Spent a good chunk of yesterday in Charlottesville, which is never, ever a bad thing.
(It also took more than four hours to get there, including trudge of a shade over two hours to travel from D1scourse headquarters in Glen Burnie to the other side of the American Legion Bridge. How do people deal with that awful traffic every day?)
Anyway, one of my stops while at Virginia was to Dom Starsia‘s office, and the Cavaliers’ lacrosse coach was his usual insightful self.
He also confirmed a bit of news floating about: Assuming some standard paperwork is completed later this week, former Army attackman John Walker will be named Virginia’s second assistant coach.
Walker replaces Hannon Wright, who left to become a Marine Corps JAG lawyer.
“In a field that included over 40 applicants, five or six of my own guys, my son and a guy I didn’t know at all, we hired the guy I didn’t know,” Starsia said. “He had to emerge pretty dramatically from that pool. Every time we met him, we just were more and more impressed with him.”
Walker was arguably the biggest star Army produced in the last quarter-century.

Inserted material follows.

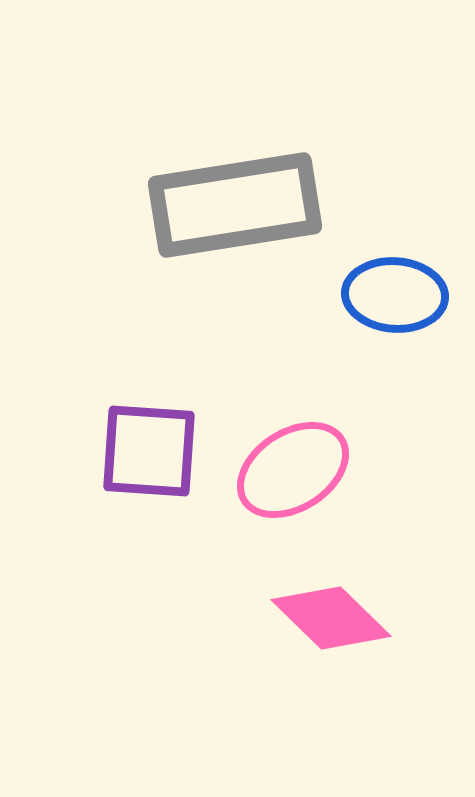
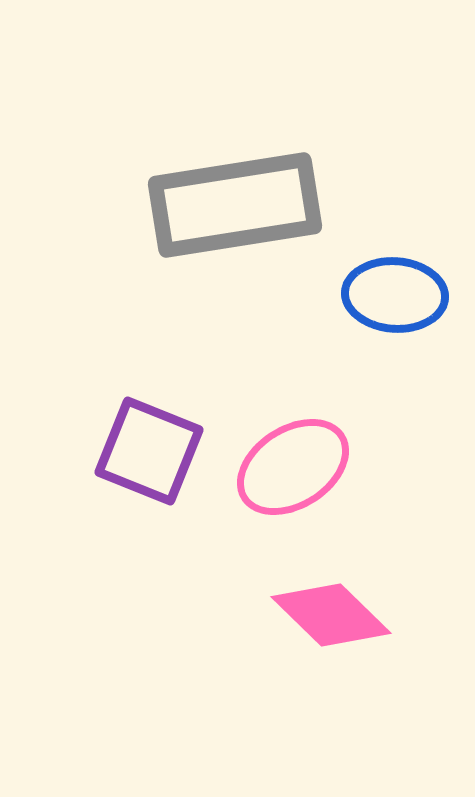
purple square: rotated 18 degrees clockwise
pink ellipse: moved 3 px up
pink diamond: moved 3 px up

He ranks second on the school’s career list in points (209), third in assists (84) and fourth in goals (125), and helped the Black Knights reach the NCAA tournament in 2003, 2004 and 2005.
He was also a first-team All-American in ‘05, the first Army player to earn that honor since 1984. But he underwent back surgery before his senior season, and Starsia said Walker’s back got worse in the years since the surgery —- hence why Walker is available before the standard five-year service commitment is completed.
If all goes according to plan, Walker will be honorably discharged on July 8 and will start at Virginia the next day.
“I’d have him here today if I could get him here,” Starsia said. “June is our busiest month in a lot of ways. People always ask if we get to take some time off, and the answer is ‘Absolutely not.’”
There was some thought Virginia might target a defense-oriented assistant because of its occasional discombobulation at that end —- notably in a semifinal loss to Cornell —- but instead Starsia opted for a bigger-picture choice.
“The specific playing expertise was not of great significance to me,” Starsia said. “In this case, for him to have played at such a high level on the attack and chances are, six of our first seven attackmen next spring are going to be freshmen and sophomores. That was a part of it. That’s such a short-term fix that other things have to drive it, but it certainly was a little piece of this. There’s a lot of different ways that I think this guy will be a very positive influence on the kids.”